Edit: Also of note, the recreational pilot certificate only allows for flights during daylight hours, I guess that means no 4th of July fireworks.
That applies to recreational.
you don't need the 50 nautical miles endorsement.
Yeah it seems excessive to our needs, but then the whole process seems excessive. Just by being a certificate holder you're exposed to greater penalties should a violation occur:
None of this is a surprise. The key points FAA has always spoken about with regard to sUAS Rule were VLOS only, daylight only, below 400 feet, and some sort of certificate/license. This is for commercial use. As far as the FAA is concerned Section 336 of the FMRA and their "Interpretation" takes care of hobby use.
As far as a permit/license I suspect that for sUAS it will perhaps require completing the PPL ground school at the ver least.
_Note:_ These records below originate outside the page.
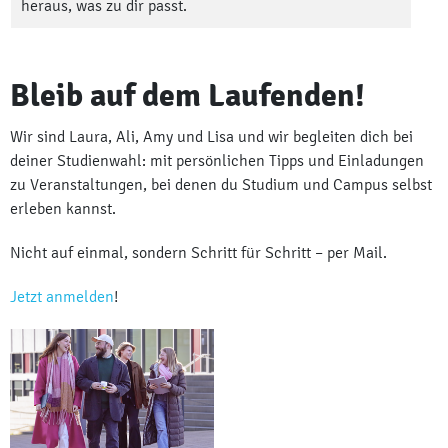
heraus, was zu dir passt.
Bleib auf dem Laufenden!
Wir sind Laura, Ali, Amy und Lisa und wir begleiten dich bei
deiner Studienwahl: mit persönlichen Tipps und Einladungen
zu Veranstaltungen, bei denen du Studium und Campus selbst
erleben kannst.
Nicht auf einmal, sondern Schritt für Schritt – per Mail.
Jetzt anmelden
!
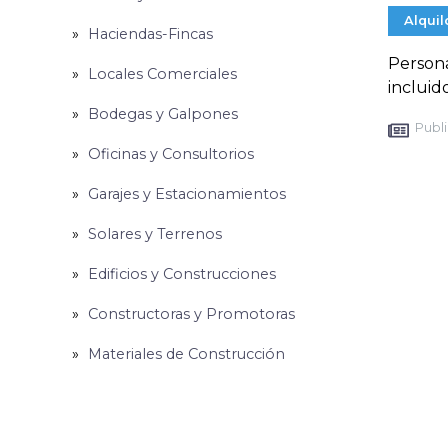
Alquil
Haciendas-Fincas
Persona
Locales Comerciales
incluid
Bodegas y Galpones
Publi
Oficinas y Consultorios
Garajes y Estacionamientos
Solares y Terrenos
Edificios y Construcciones
Constructoras y Promotoras
Materiales de Construcción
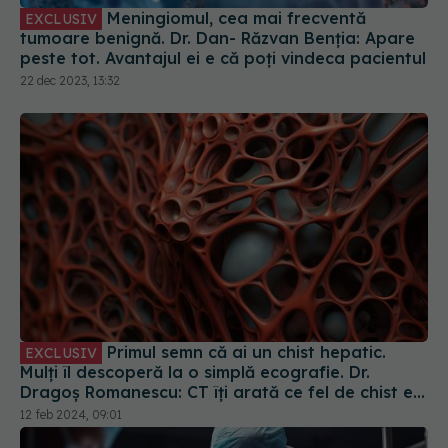
Meningiomul, cea mai frecventă
EXCLUSIV
tumoare benignă. Dr. Dan- Răzvan Benția: Apare
peste tot. Avantajul ei e că poți vindeca pacientul
22 dec 2023, 13:32
Primul semn că ai un chist hepatic.
EXCLUSIV
Mulți îl descoperă la o simplă ecografie. Dr.
Dragoș Romanescu: CT îți arată ce fel de chist e.
Un ficat nu se operează niciodată doar pe o
12 feb 2024, 09:01
ecografie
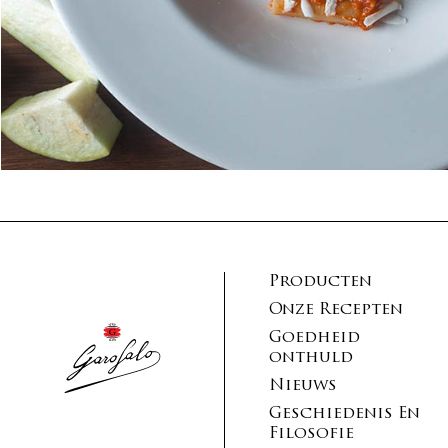
Producten
Onze Recepten
Goedheid
onthuld
Nieuws
Geschiedenis En
Filosofie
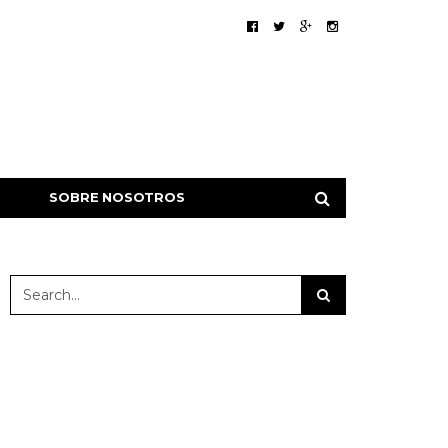
SOBRE NOSOTROS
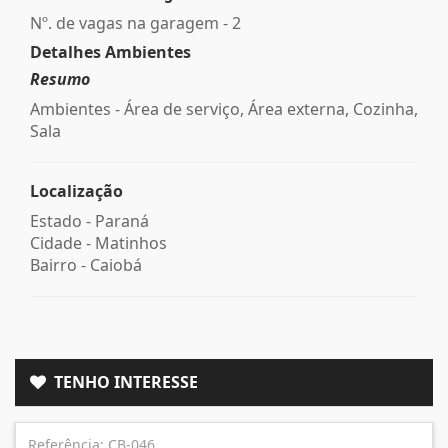
Nº. de vagas na garagem - 2
Detalhes Ambientes
Resumo
Ambientes - Área de serviço, Área externa, Cozinha,
Sala
Localização
Estado -
Paraná
Cidade -
Matinhos
Bairro -
Caiobá
TENHO INTERESSE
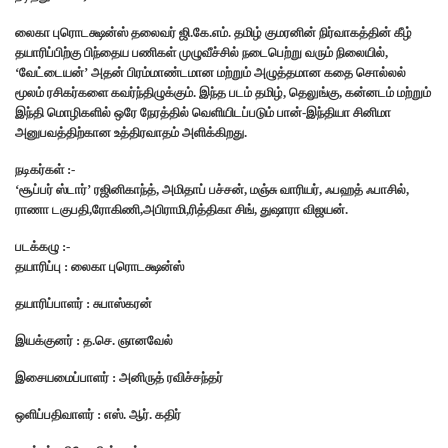
லைகா புரொடக்ஷன்ஸ் தலைவர் ஜி.கே.எம். தமிழ் குமரனின் நிர்வாகத்தின் கீழ்
தயாரிப்பிற்கு பிந்தைய பணிகள் முழுவீச்சில் நடைபெற்று வரும் நிலையில்,
‘வேட்டையன்’ அதன் பிரம்மாண்டமான மற்றும் அழுத்தமான கதை சொல்லல்
மூலம் ரசிகர்களை கவர்ந்திழுக்கும். இந்த படம் தமிழ், தெலுங்கு, கன்னடம் மற்றும்
இந்தி மொழிகளில் ஒரே நேரத்தில் வெளியிடப்படும் பான்-இந்தியா சினிமா
அனுபவத்திற்கான உத்திரவாதம் அளிக்கிறது.
நடிகர்கள் :-
‘சூப்பர் ஸ்டார்’ ரஜினிகாந்த், அமிதாப் பச்சன், மஞ்சு வாரியர், ஃபஹத் ஃபாசில்,
ராணா டகுபதி,ரோகிணி,அபிராமி,ரித்திகா சிங், துஷாரா விஜயன்.
படக்கழு :-
தயாரிப்பு : லைகா புரொடக்ஷன்ஸ்
தயாரிப்பாளர் : சுபாஸ்கரன்
இயக்குனர் : த.செ. ஞானவேல்
இசையமைப்பாளர் : அனிருத் ரவிச்சந்தர்
ஒளிப்பதிவாளர் : எஸ். ஆர். கதிர்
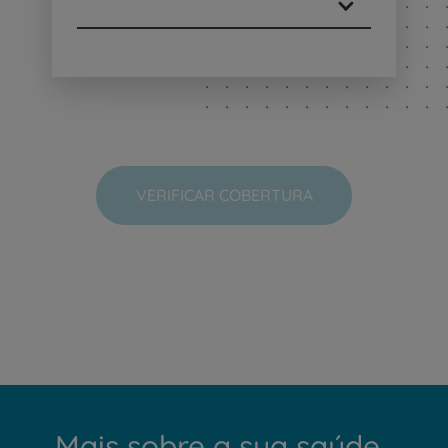
VERIFICAR COBERTURA
Mais sobre a sua saúde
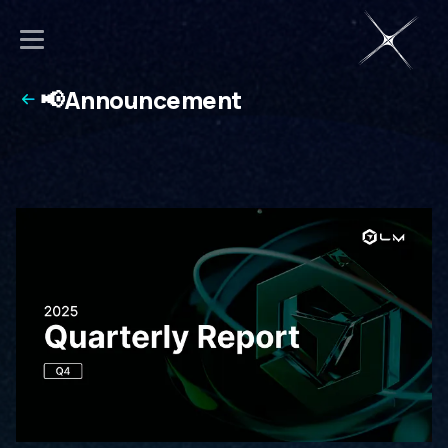
📢Announcement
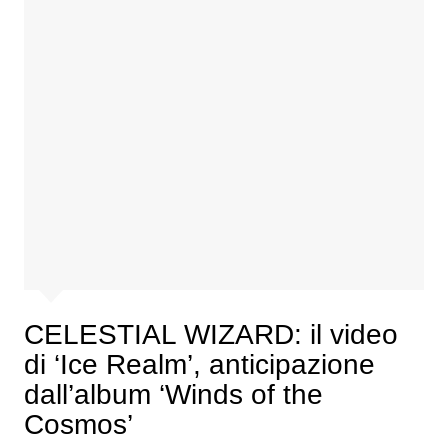
CELESTIAL WIZARD: il video
di ‘Ice Realm’, anticipazione
dall’album ‘Winds of the
Cosmos’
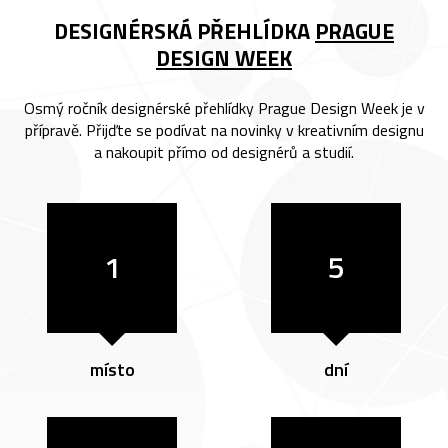
DESIGNÉRSKÁ PŘEHLÍDKA
PRAGUE
DESIGN WEEK
Osmý ročník designérské přehlídky Prague Design Week je v
přípravě. Přijďte se podívat na novinky v kreativním designu
a nakoupit přímo od designérů a studií.
1
5
místo
dní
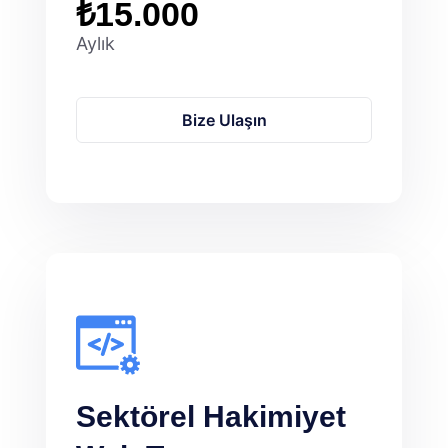
₺15.000
Aylık
Bize Ulaşın
Sektörel Hakimiyet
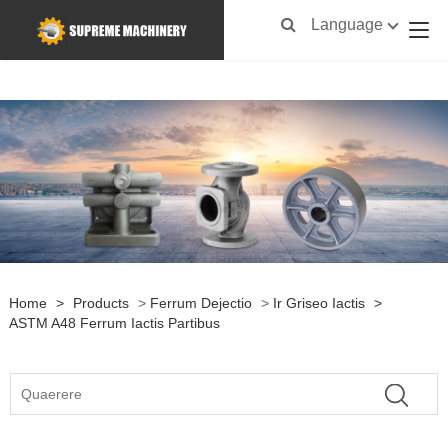
Language
Home
>
Products
>
Ferrum Dejectio
>
Ir Griseo Iactis
>
ASTM A48 Ferrum Iactis Partibus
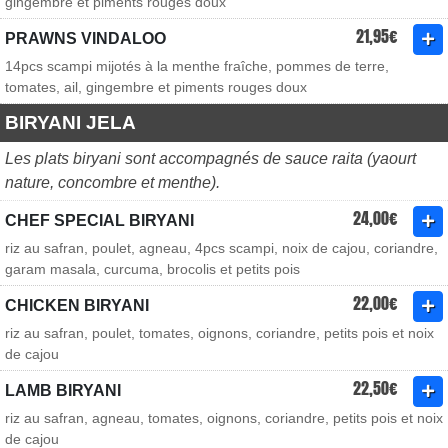
gingembre et piments rouges doux
21,95€
PRAWNS VINDALOO
14pcs scampi mijotés à la menthe fraîche, pommes de terre,
tomates, ail, gingembre et piments rouges doux
BIRYANI JELA
Les plats biryani sont accompagnés de sauce raita (yaourt
nature, concombre et menthe).
24,00€
CHEF SPECIAL BIRYANI
riz au safran, poulet, agneau, 4pcs scampi, noix de cajou, coriandre,
garam masala, curcuma, brocolis et petits pois
22,00€
CHICKEN BIRYANI
riz au safran, poulet, tomates, oignons, coriandre, petits pois et noix
de cajou
22,50€
LAMB BIRYANI
riz au safran, agneau, tomates, oignons, coriandre, petits pois et noix
de cajou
I have doubts moving forward that a PPL will be required. FAA did that for Section 333 permitted flights (movie industry) mainly as a means of moving forward faster with those permits.
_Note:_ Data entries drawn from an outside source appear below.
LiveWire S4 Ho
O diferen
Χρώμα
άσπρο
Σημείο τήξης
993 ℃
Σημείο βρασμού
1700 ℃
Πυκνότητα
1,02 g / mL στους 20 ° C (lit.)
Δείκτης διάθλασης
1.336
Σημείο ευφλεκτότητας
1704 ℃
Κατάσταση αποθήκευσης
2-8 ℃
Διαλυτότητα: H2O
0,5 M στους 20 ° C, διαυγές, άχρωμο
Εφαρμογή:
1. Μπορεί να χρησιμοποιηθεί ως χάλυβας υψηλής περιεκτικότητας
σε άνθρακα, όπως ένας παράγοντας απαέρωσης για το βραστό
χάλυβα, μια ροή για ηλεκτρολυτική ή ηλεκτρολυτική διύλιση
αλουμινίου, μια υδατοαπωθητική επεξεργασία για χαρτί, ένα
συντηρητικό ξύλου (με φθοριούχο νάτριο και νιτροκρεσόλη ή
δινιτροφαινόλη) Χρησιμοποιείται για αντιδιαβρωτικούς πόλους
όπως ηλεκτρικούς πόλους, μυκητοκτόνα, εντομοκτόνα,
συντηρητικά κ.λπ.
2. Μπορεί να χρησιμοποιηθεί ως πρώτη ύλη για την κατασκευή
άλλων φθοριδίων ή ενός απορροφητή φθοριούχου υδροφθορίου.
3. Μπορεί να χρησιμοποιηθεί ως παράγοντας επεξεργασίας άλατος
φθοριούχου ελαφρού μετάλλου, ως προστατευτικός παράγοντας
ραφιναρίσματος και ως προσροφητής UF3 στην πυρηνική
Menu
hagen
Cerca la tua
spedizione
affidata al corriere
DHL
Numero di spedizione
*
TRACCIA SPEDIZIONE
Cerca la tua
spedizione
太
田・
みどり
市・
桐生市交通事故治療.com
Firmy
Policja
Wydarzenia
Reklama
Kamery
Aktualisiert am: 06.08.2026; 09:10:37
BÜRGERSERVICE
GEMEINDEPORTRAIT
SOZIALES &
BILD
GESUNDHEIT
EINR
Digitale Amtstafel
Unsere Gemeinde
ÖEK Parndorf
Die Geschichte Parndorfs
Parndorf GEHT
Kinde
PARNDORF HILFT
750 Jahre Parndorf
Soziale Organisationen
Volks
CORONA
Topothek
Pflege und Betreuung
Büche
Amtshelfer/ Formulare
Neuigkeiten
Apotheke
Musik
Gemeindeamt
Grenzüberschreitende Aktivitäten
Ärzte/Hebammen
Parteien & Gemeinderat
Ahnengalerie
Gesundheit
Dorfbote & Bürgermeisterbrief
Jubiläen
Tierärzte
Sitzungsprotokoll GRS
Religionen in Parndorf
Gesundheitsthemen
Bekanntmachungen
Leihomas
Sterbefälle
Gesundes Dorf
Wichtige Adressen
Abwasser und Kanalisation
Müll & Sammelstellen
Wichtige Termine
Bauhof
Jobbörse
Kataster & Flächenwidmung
The potential loss of license for certificate holders has always been there. An ATP could lose his ticket for joy riding in a Piper Cub and busting some FAR that the FAA deemed as egregious.
The only surprise for me is the extent some here were surprised.
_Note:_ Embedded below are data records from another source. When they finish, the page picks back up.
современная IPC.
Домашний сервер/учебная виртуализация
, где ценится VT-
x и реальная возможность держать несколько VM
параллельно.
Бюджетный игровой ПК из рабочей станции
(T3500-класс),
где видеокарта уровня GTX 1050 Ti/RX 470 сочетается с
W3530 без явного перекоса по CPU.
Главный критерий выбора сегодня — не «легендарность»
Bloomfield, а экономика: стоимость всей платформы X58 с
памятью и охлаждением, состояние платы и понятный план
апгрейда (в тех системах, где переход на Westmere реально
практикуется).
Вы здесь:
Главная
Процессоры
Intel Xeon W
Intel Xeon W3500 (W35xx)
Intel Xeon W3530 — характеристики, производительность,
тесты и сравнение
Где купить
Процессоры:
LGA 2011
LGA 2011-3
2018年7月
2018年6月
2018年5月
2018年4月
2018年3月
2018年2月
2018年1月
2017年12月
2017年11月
Personally, I do think we need to fight for more useful height limits. I don't see any reason you couldn't fly up to 1,000 ft, provided you are not flying within 5 miles of an airport.
There are some unique perspectives at 500+, and while I know it's just a guideline now, there shouldn't be a blanket ruling at this restrictive height. More responsibility needs to be put on the pilot to fly safely in current conditions and face those consequences if needed, rather than relying on government entities to make arbitrary rules.
I'm sure restrictions will lessen as the pendulum swings in the other direction, but that might take some time.
All that's going to happen is that there's going to be tens of thousands of people now flying "illegally." The vast majority of people with small (less than 5 lbs) will just ignore the whole thing and do whatever they want. Some percentage will be caught and cited.
You just have to wonder if they'll be dumb enough to post it on youtube, and I expect some will. The irony of that will be delicious.
What are they doing now?
The proposals, rules, and chatter will change from month to month. While we need to remain engaged and proactive in the debate I wouldn't get too excited or too down as these things are very fluid right now.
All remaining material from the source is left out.